Kemi on Stamp Dury





















"One of the big disadvantages of coming up with a great policy in Opposition is that you can't make it happen immediately, and in the interim the Government can steal it.

When I announced last week that the next Conservative government will abolish stamp duty on homes, people immediately understood why. You get it.

Stamp duty is holding Britain back. Abolishing it would free up the housing market, help every generation, and get Britain moving again.

Abolishing stamp duty shows the Conservatives have a serious plan for a stronger economy. But this is not about the Conservative Party, it's about the country.

I'm serious about ideas, not territorial about their ownership. If the Government wants to take a good idea, I'll applaud them for it – Britain wins either way.

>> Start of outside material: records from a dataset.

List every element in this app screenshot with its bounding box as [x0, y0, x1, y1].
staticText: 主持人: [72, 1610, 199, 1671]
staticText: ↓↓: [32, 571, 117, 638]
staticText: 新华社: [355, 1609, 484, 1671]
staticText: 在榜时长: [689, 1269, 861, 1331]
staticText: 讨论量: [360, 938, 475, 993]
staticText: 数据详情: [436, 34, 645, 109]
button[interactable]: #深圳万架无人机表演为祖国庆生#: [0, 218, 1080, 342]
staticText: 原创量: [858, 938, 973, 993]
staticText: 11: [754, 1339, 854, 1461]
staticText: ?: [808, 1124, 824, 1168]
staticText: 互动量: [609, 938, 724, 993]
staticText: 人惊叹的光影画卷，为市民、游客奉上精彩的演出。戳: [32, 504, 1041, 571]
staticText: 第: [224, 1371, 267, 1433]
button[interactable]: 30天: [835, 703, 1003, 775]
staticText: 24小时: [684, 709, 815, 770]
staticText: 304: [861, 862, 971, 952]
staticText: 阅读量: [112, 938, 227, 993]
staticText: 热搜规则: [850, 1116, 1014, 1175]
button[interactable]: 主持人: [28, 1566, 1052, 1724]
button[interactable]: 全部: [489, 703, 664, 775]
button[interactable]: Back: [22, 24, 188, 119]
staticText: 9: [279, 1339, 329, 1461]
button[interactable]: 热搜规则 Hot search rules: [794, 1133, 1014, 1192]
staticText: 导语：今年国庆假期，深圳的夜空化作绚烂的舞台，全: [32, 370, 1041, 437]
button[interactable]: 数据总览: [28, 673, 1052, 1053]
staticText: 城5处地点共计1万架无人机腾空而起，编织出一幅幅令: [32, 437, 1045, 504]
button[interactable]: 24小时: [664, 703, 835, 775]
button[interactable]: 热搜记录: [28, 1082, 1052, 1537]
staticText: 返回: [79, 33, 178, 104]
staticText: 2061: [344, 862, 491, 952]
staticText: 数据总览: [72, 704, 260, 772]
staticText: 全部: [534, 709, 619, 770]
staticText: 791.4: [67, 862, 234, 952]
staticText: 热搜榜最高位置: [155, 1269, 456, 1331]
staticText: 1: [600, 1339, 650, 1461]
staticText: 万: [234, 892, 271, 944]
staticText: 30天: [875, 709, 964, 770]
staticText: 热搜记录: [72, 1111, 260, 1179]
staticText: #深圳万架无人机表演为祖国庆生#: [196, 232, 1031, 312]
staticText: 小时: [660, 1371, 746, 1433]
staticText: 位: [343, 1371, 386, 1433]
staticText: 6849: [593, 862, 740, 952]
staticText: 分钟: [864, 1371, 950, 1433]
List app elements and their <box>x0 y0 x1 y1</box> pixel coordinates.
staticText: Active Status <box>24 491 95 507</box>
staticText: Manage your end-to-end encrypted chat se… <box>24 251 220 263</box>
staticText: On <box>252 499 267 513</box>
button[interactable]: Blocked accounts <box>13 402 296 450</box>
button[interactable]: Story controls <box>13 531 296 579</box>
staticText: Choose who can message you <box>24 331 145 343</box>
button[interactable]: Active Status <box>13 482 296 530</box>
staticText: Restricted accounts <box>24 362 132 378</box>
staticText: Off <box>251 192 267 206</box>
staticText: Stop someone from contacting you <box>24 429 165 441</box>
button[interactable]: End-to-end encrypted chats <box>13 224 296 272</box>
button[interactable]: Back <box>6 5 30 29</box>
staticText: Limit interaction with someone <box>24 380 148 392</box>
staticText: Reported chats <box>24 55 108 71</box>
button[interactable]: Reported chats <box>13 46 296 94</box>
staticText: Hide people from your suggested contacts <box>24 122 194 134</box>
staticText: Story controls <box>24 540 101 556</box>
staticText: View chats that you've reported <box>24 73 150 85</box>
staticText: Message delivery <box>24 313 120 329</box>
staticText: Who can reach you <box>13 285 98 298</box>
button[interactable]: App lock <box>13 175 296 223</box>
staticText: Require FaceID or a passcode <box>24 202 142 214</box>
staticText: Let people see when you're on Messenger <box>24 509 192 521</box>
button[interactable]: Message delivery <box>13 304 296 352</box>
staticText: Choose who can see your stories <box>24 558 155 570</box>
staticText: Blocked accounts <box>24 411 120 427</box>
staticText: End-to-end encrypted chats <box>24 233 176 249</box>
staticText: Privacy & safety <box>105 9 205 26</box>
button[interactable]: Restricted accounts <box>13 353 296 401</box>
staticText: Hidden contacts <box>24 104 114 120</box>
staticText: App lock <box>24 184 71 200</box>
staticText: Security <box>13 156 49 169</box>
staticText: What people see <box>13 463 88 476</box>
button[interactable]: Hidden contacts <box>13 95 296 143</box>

Rachel Reeves would steal it if she has any sense, but we know she doesn't. She should look at the reaction to my stamp duty announcement and think very carefully about why it's had a near-universal welcome. 

Stamp duty is a tax on aspiration. A tax on mobility. A tax on doing the right thing: working hard, saving up and wanting to move your family into a better home.

Stamp duty locks people in place. It stops families from moving to where the jobs are. It traps young parents in flats that are too small, and keeps older people in houses that are too big.

Some 2.8 million people in this country say they would downsize if stamp duty was abolished.


That's millions of properties, many of them family homes, that could be freed up for the next generation. Think of what that would mean for young couples desperate to get on the ladder, for growing families hunting for space, for pensioners wanting to live near their grandchildren.

And the housing market doesn't just get people moving – it gets the economy moving.


Every home move triggers a chain reaction of activity of movers, builders, decorators, plumbers, DIY stores, furniture makers. Trips to IKEA and B&Q. Deliveries. Renovations. Jobs.

And it also gives people a stake in society. It means more stability, responsibility and pride in community. I still remember the moment when I got the keys to my first flat. The excitement of opening the door.


I want everyone to experience that feeling of pride I felt. Owning your own home is more than just about bricks and mortar, it's about belonging and putting down roots in your community.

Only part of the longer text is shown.